Monday 26 February, 2007
Warning: This article is as much tongue-in-cheek as useful advise.
|As much as we aspire to EBM (evidence-based medicine) I suspect that many of us perform “GBM” (or Google-based medicine)!|
Google has become an invaluable tool as part of my day to day practice. Indeed, I find certain aspects of practice irritating without access to the internet (e.g., the current general practice I’m working in as well as the occasional hospital ED that is restricted by a firewall).
I use Google on a day to day clinical basis in a number of settings:
- Searching for patient handouts;
- Looking up clinical information on uncommon and rare diagnoses (e.g., something unexpected on a discharge summary or after a specialist visit);
- Looking up highly specialised medical terminology (i.e., when the radiologist decides to be clever in a report);
- Units conversion (e.g., imperial to metric);
- Information on herbal “medications” that aren’t on the PBS;
- Information on medications with different international trade names (e.g., the international visitor who has run out of medications);
- Anticipating “worried” patients by keeping an eye out on the latest “health scare” misinformation touted in the “mainstream media”;
- Looking for contact details of specialists when the Yellow Pages and White Pages fail.
A shelf full of medical textbooks may seem distinguished but is is also anachronistic and so twentieth century!
The best and most up-to-date medical information that you can access is rarely in a “dead tree” volume.
I do not use Google for diagnostic purposes simply as it’s somewhat of a mixed bag.
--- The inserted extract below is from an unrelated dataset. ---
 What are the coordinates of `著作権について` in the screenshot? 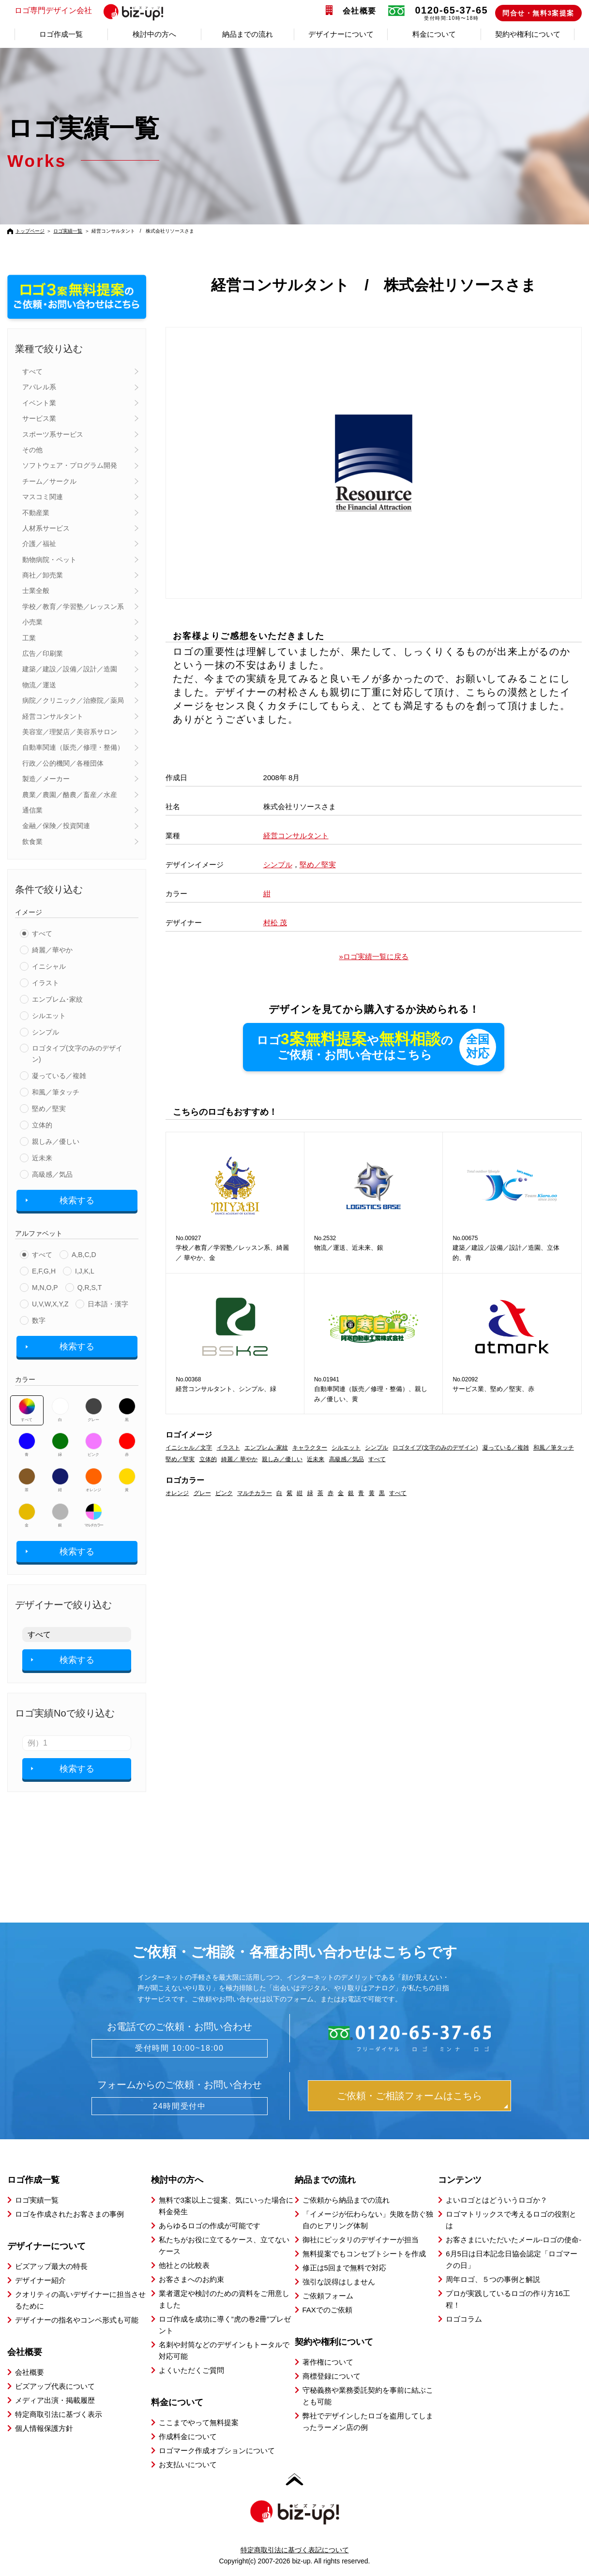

Interestingly enough, a couple of Queenslanders, Tang and Ng, published a study looking at the diagnostic value of plugging symptoms into Google to see if the correct diagnosis would arise. Impressively, it did so over 50% of the time (admittedly, for the more common diagnoses) (1). My “gut” feeling, however, is that it is still a bad idea to rely on Google for diagnosis though it may be useful for reviewing for possible differentials that you may not have thought about.
(2) Tam M., Su M. 2006, “The world according to Google”, Creation of The Medicine Box, Lulu.